Its victims cannot easily cover the sky above them. They can’t fly upside-down. So the falcon has to gain altitude. For this, of course, the bird uses its wings. But it has virtually two sets of wings. Low-altitude wings and high-altitude wings. It has two broad wings with feathers spread wide, quickly and robustly flapped by its pugnacious breast till it reaches the desired height, and then its wings change. They become narrow and pointed. The commercial cargo plane becomes the jetfighter. It starts its descent, swimming downwards with gravity, gaining speed and then…No wings at all. It is now plummeting vertically in what is known as a ‘stoop’ and the wings are tucked back out of the way. It has what it needs now. The required speed and the required target.

This is all very well. But it’s easy to overlook a few essentials in this stunning piece of aerobatics. The bird has to see. It has to keep its eyes focused on the target until it strikes and after. It has to breathe. This is a high-fuel operation; the bird can’t hold its breath till the deed is done.

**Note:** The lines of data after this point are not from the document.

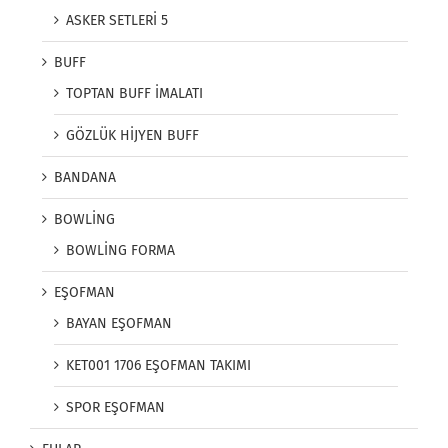
ASKER SETLERİ 5
BUFF
TOPTAN BUFF İMALATI
GÖZLÜK HİJYEN BUFF
BANDANA
BOWLİNG
BOWLİNG FORMA
EŞOFMAN
BAYAN EŞOFMAN
KET001 1706 EŞOFMAN TAKIMI
SPOR EŞOFMAN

We would find it impossible without goggles and visor to travel through the air at that speed. Evolution has provided the peregrine with an ‘extra’ eyelid bathed with thick, viscous, transparent tears which don’t evaporate. At such high speeds it would be impossible for us to breathe: the air trapped in our nostrils would prevent any other air from entering. The peregrine’s nostril contains a coneshaped structure that causes air flowing past it to spin and thus be sucked in.

And one more thing we could not do is to pull out of a dive of two hundred miles an hour and go gently off in another direction. The G-forces would mash our insides. The peregrine is built to withstand these G-forces. Everything about this bird is minutely and perfectly designed for its purpose. And its purpose is to be a peregrine falcon. God would have been very excited about this one. I bet he couldn’t wait to show his mates this one.

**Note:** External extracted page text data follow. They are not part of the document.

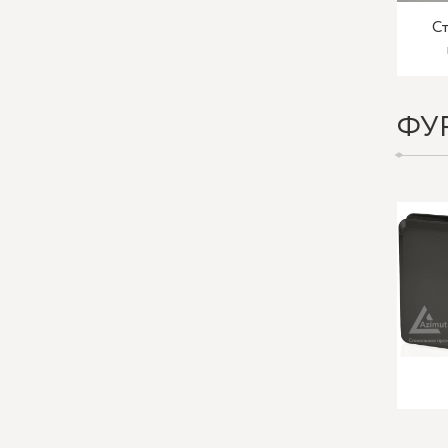
Ст
ФУ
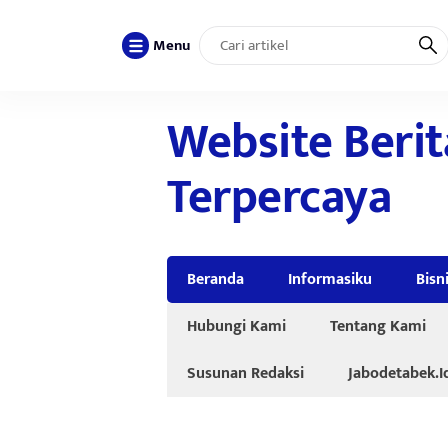
Menu
Website Berit
Terpercaya
Beranda
Informasiku
Bisn
Hubungi Kami
Tentang Kami
Susunan Redaksi
Jabodetabek.I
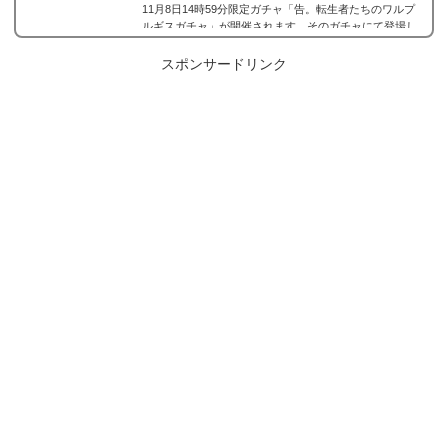
11月8日14時59分限定ガチャ「告。転生者たちのワルプ
ルギスガチャ」が開催されます。そのガチャにて登場し
た新しくMorfonica/モルフォニカ（モニカ）に所属する
八潮瑠唯の星3、八潮瑠唯 星3［正論の悪魔］が登場。今
スポンサードリンク
回は、八潮瑠唯 星3［正論の悪魔］の画像と特技と評価
のまとめです。八潮瑠唯 星3［正論の悪魔］※画像をタ
ップ/クリックで画像拡大可能■特訓前■特訓後■SDステ...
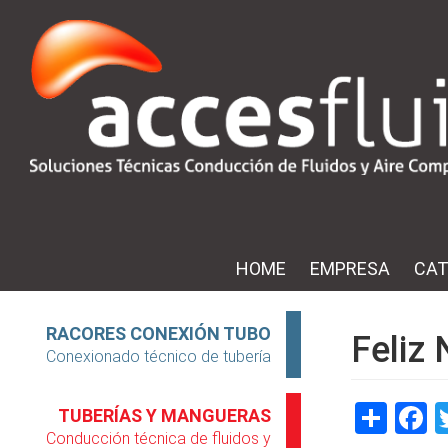
Skip
to
main
content
HOME
EMPRESA
CAT
Menú
Superior
RACORES CONEXIÓN TUBO
Feliz
Conexionado técnico de tubería
Sha
F
TUBERÍAS Y MANGUERAS
Conducción técnica de fluidos y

And what a great case in favour of birdwatching the peregrine falcon is! Why do you go birdwatching, people ask. Isn’t it boring? At times it may be, but if once, just once will do, you see a peregrine take a pigeon in mid-air, you’ll know it’s all been worth it.

In the Middle Ages, such a bird was the glitzy fashion accessory of the rich and the aristocratic. No nobleman could be without his falcon. What a sleek status symbol it is too. A Ferrari perhaps, or something more deadly to show off to your peers: a gun.

Now, the peregrine, and indeed many other falcons, has a habit that is very fortunate for the falconer. When a falcon ‘downs’ a bird, it tends to stand over it with its wings outspread as if protecting its quarry from others. This is called ‘mantling’—which, for you etymology fans, comes from the Latin
mantellum
, meaning a napkin, towel, blanket or cloak. And while the falcon shields its victim in a feathery cloak, it devours its favourite bit: the head, especially the choice titbits of brain and eyes. Precisely the bits of a game bird the falconer, the butchers, and you and me, have no interest in.

And this bird is not just a bird of the wilderness. Its territory is much closer to home than the remote moorland and the lofty difftops. I have seen one several times—or rather caught out of the corner of my eye the streamlined anchor shape—along the edges of Cornish cliffs. There is a place called Symond’s Yat in Herefordshire where the picturesque river Wye makes a voluptuous bend through a limestone gorge and where it is almost impossible
not
to see a peregrine. And I’ve seen one take a pigeon from its perch on Tyne Bridge in the heart of Newcastle. In fact, in many ways, the heart of the city is
the
habitat. It has two perfect ingredients: lots of high places to nest and keep watch, and lots of pigeons.

The city falcon is such a beautiful example of man and nature side by side. And I mean
nature
, the old ‘red-in-tooth-and-claw’ nature, raw nature rubbing shoulders with bankers and secretaries eating their lunchtime sandwiches on the roof terrace. You don’t have to know anything about birds, but you see this one in the middle of the city and you just know from some distant folk memory, from some dim instinct, that this is more than just a bird.